Brushing up on my PyTorch skills every week. Starting from scratch. Not in a hurry. The goal is to follow along TorchLeet and go up to karpathy/nanoGPT or karpathy/nanochat. Previously,

  1. PyTorch Fundamentals - Week 1, 2, & 3

Now, summary of the week 4.

  • Custom Loss function: Huber Loss
    • A torch.nn.Module class having with forward() method to compute the loss.
    • Huber Loss is defined as:

      \[L_{\delta}(y, \hat{y}) = \begin{cases} \frac{1}{2}(y - \hat{y})^2 & \text{for } |y - \hat{y}| \leq \delta, \\ \delta \cdot (|y - \hat{y}| - \frac{1}{2} \delta) & \text{for } |y - \hat{y}| > \delta, \end{cases}\]

      where:

      • \(y\) is the true value,
      • \(\hat{y}\) is the predicted value,
      • \(\delta\) is a threshold parameter that controls the transition between L1 and L2 loss.
    • More details about the Huber Loss
  • Some custom losses in Keras and PyTorch: Loss Function Library - Keras & PyTorch
  • Used the Linear Regression model to test the custom loss.
  • Error 1: RuntimeError: grad can be implicitly created only for scalar outputs
    • Reason: the forward() function was returning a tensor with lenght > 1. Got the hint from PyTorch forums.
    • Fix: returned loss.mean() instead of loss.
  • Error 2: All the losses were nan: this was a genuine bug in my code.
  • Implementation approach 1: Use masks (my approach)
      def forward(self, y_pred, y_true):
          error = torch.abs(y_true - y_pred)
    
          flag1 = error <= self.d
          flag2 = 1 - error
    
          l2_loss = 0.5 * error**2 * flag1
          l1_loss = self.d * (error - 0.5 * self.d) * flag2
          loss = l2_loss + l1_loss
          return loss.mean()
    
  • Implementation approach 2: Use torch.where() (solution provided in TorchLeet)
      def forward(self, y_pred, y_true):
          error = torch.abs(y_true - y_pred)
    
          condition = error <= self.d
          loss = torch.where(condition, 0.5 * error**2, self.d * (error - 0.5 * self.d))
          return loss.mean()
    
  • Turns out, torch.where() is the most optimised way of doing this.
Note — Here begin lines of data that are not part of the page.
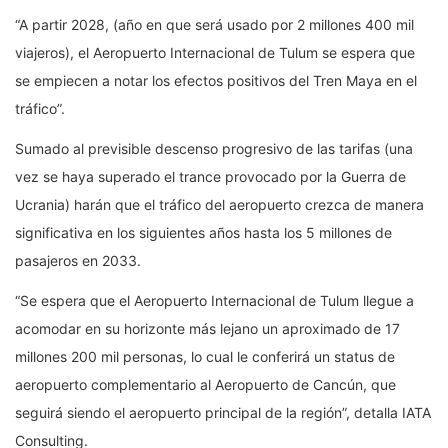
“A partir 2028, (año en que será usado por 2 millones 400 mil
viajeros), el Aeropuerto Internacional de Tulum se espera que
se empiecen a notar los efectos positivos del Tren Maya en el
tráfico”.
Sumado al previsible descenso progresivo de las tarifas (una
vez se haya superado el trance provocado por la Guerra de
Ucrania) harán que el tráfico del aeropuerto crezca de manera
significativa en los siguientes años hasta los 5 millones de
pasajeros en 2033.
“Se espera que el Aeropuerto Internacional de Tulum llegue a
acomodar en su horizonte más lejano un aproximado de 17
millones 200 mil personas, lo cual le conferirá un status de
aeropuerto complementario al Aeropuerto de Cancún, que
seguirá siendo el aeropuerto principal de la región”, detalla IATA
Consulting.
It is vectorised and GPU-friendly. It is also a cleaner implementation of the same logic. Masking will require extra memory and extra operations (two multiplications, and one addition).
  • Used tensorboard to visualise the training results.
  • Read up more on optimizer.zero_grad().
    • PyTorch accumulates gradients by default. The loss.backward() will add to the previous gradients (can be accessed by weight.grad).
    • If we don’t reset the gradients using zero_grad(), the new gradient will be a combination of the old and the newly-computed gradient. Since the old gradient was already used to update the model in the last iteration, the combined gradient will point in a different direction than the minimum (or maximum.) [ref]
  • Q: When should we use zero_grad()? A: When we want gradient accumulation on purponse.
  • Q: When do we want gradient accumulation on purpose? A: In the following scenarios:

    1. Large batch size with limited gpu memory. Split the batch into mini-batches. Accumulate gradients for all the mini-batches and then run optimizer.step(). Used during training on smaller GPUs.
    2. Multiple loss components before a single update. Useful for multi-task learning. Losses that require multiple passes.
    3. Parallel training. When model is split across devices -> accumulate the gradients across the micro-batches and then update parameters once.
    4. Training with noisy gradients. Accumulate over multiple steps with noisy gradients to smooth the gradients before updating.